The family Ectocarpaceæ contains a fund of marvellous ideas. One more genus of British olive weeds alone remains to be mentioned, consisting of two little parasitic species not uncommon on the fronds of Chorda lomentaria; but though curious and singular in construction, they offer nothing so tempting as many of those we have been compelled to pass over in silence.
Cladostephus verticillatus.
Portion of a branch. One of the ramuli.
For the purpose of study, the Melanosperms offer a never-failing supply, always accessible at low water; but should opportunity arise of acquiring a knowledge of the Rhodosperms, with their fairy forms and brilliant hues, it should not be neglected, for these deep-water algals seldom reach us but in broken plants washed ashore; and dried specimens, flattened and faded, cease to be models for study. As to the Chlorosperms, the Ulvæ are full of grace and beauty, and in the south of England they are served at table as a relish to roast meat, under the title of laver, and which is now sold in many London shops. The Ulva linza, figured at p. 107, is a good type of the graceful outline of this elegant family of sea-weeds.

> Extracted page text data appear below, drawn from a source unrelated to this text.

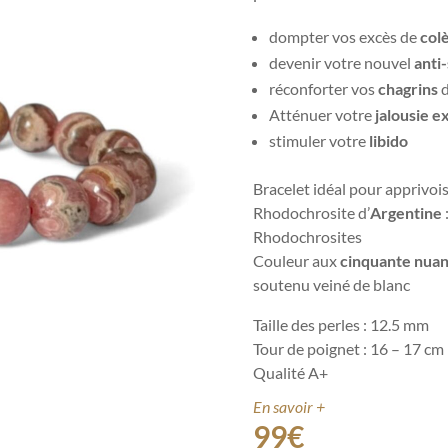
dompter vos excès de
col
devenir votre nouvel
anti
réconforter vos
chagrins
d
Atténuer votre
jalousie e
stimuler votre
libido
Bracelet idéal pour apprivois
Rhodochrosite d’
Argentine
Rhodochrosites
Couleur aux
cinquante nuan
soutenu veiné de blanc
Taille des perles : 12.5 mm
Tour de poignet : 16 – 17 cm
Qualité A+
En savoir +
99
€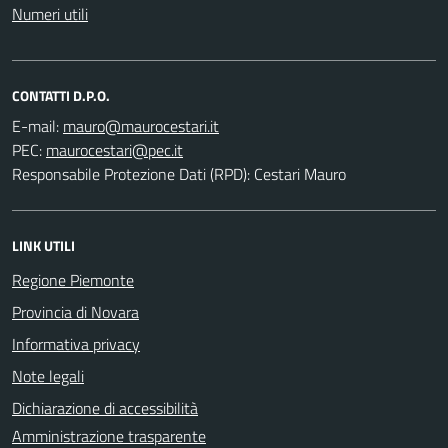
Numeri utili
CONTATTI D.P.O.
E-mail:
PEC:
Responsabile Protezione Dati (RPD): Cestari Mauro
LINK UTILI
Regione Piemonte
Provincia di Novara
Informativa privacy
Note legali
Dichiarazione di accessibilità
Amministrazione trasparente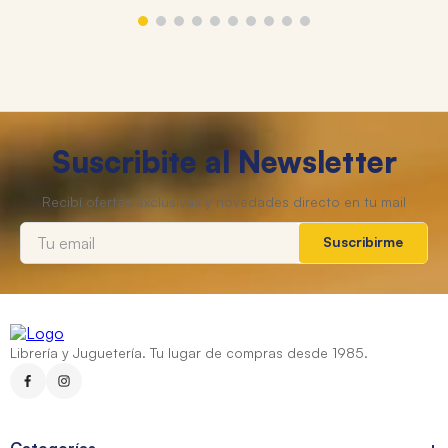
MATTEL
AUTOS CARS PACK x3 MINI CORREDORES
$
32
.
900
3
cuotas sin interés de
$
10
.
966
Transferencia
$ 29.610
Agregar al carrito
Sin Imp. Nacionales:
$ 25.991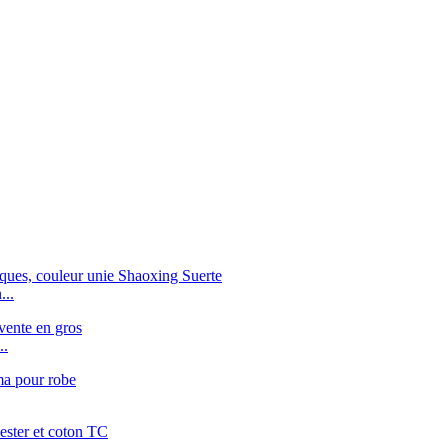
...
..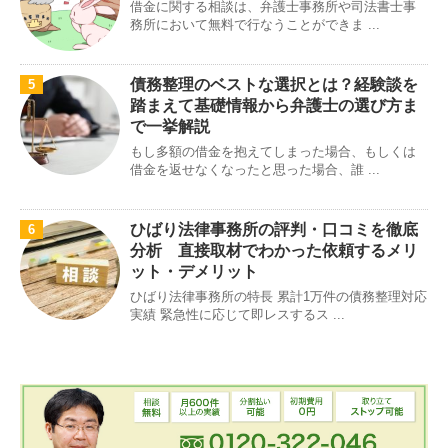
借金に関する相談は、弁護士事務所や司法書士事
務所において無料で行なうことができま ...
債務整理のベストな選択とは？経験談を
5
踏まえて基礎情報から弁護士の選び方ま
で一挙解説
もし多額の借金を抱えてしまった場合、もしくは
借金を返せなくなったと思った場合、誰 ...
ひばり法律事務所の評判・口コミを徹底
6
分析 直接取材でわかった依頼するメリ
ット・デメリット
ひばり法律事務所の特長 累計1万件の債務整理対応
実績 緊急性に応じて即レスするス ...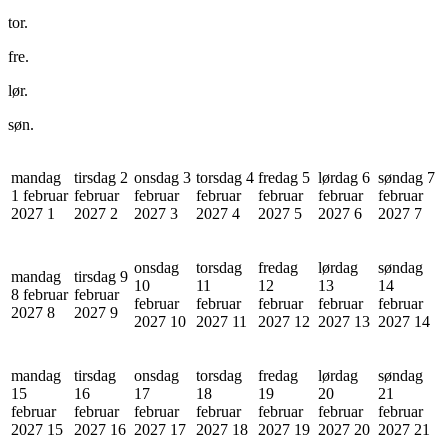
tor.
fre.
lør.
søn.
mandag
tirsdag 2
onsdag 3
torsdag 4
fredag 5
lørdag 6
søndag 7
1 februar
februar
februar
februar
februar
februar
februar
2027
1
2027
2
2027
3
2027
4
2027
5
2027
6
2027
7
onsdag
torsdag
fredag
lørdag
søndag
mandag
tirsdag 9
10
11
12
13
14
8 februar
februar
februar
februar
februar
februar
februar
2027
8
2027
9
2027
10
2027
11
2027
12
2027
13
2027
14
mandag
tirsdag
onsdag
torsdag
fredag
lørdag
søndag
15
16
17
18
19
20
21
februar
februar
februar
februar
februar
februar
februar
2027
15
2027
16
2027
17
2027
18
2027
19
2027
20
2027
21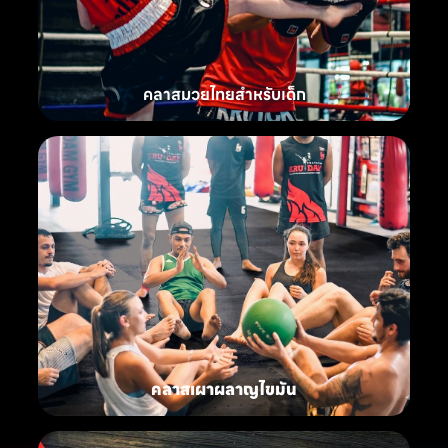
คลาสมวยไทยสำหรับเด็ก
คลาสเผาผลาญไขมัน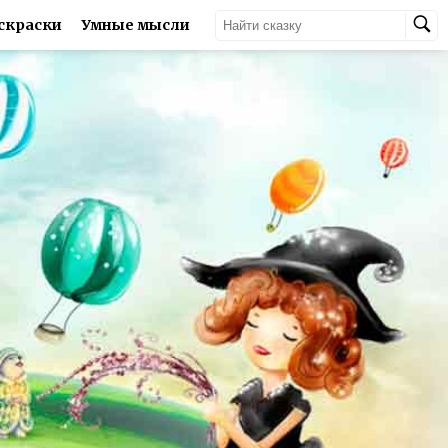
скраски
Умные мысли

Portion of Sphacelaria plumosa.
Oft beneath the warm and brilliant rays of summer’s sun, in shallow skiff, I have glided on the calm and polished surface of the sea—the mirror of the glowing sky and heavens beyond—over the dark forests of tangle waving in the tide, and plucked the pellucid limpets browsing on their stems; and, peering down into the rugged dells below, have seen the star-fish crawl with sucker-arms along the rocks, where whelks drill holes in shells of stone-clad molluscs, to feed upon their soft and luscious flesh; where sea-anemones, with outspread tentacles, make gardens of living flowers; and awkward crabs peep out from darksome nooks at glittering fish, then scramble sidelong back again into their holes.
In winter, by the raging waves—when skaters swift o’er slippery ice with rapid pace were gliding; when ears were tingling with the biting cold, and tender people roasting over blazing fires—I have paced along the congealed sands to see the shell-fish frozen hard and fast, glued to the rocks; and sea-weeds, crisp and rigid, recover life and elasticity in the flowing tide.